* Problem description *
Scan the records below for the line containing "lly laid out" and the line containing "free subscription". Copy both, plus every line between, exactly.

* Records shown *
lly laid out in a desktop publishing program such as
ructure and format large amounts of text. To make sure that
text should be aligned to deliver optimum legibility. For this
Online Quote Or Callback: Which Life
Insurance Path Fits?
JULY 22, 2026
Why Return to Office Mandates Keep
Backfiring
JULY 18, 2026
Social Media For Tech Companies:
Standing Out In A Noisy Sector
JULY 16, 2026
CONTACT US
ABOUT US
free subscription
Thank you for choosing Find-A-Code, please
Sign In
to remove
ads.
...
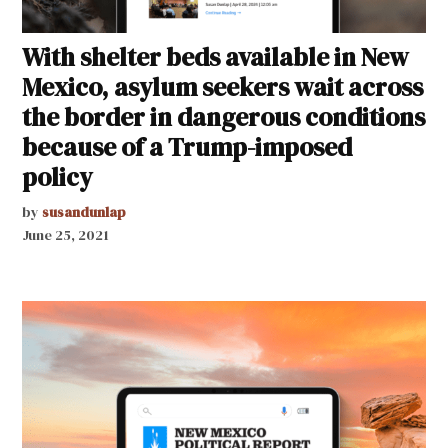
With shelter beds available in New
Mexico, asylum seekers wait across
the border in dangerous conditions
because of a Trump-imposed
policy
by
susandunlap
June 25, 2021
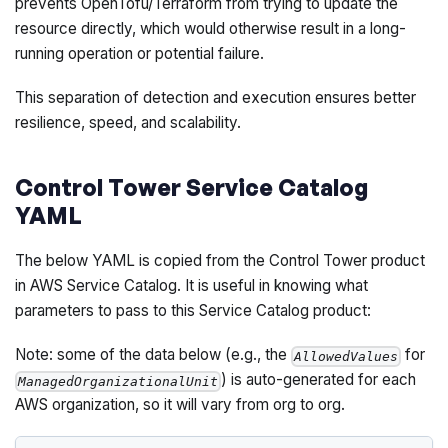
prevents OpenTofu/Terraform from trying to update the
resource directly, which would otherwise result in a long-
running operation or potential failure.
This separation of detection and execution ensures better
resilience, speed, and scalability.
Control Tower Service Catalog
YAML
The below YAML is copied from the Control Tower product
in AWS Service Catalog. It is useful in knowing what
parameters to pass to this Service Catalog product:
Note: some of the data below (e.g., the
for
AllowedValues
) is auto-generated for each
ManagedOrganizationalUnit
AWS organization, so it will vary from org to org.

* Exercise output *
lly laid out in a desktop publishing program such as
ructure and format large amounts of text. To make sure that
text should be aligned to deliver optimum legibility. For this
Online Quote Or Callback: Which Life
Insurance Path Fits?
JULY 22, 2026
Why Return to Office Mandates Keep
Backfiring
JULY 18, 2026
Social Media For Tech Companies:
Standing Out In A Noisy Sector
JULY 16, 2026
CONTACT US
ABOUT US
free subscription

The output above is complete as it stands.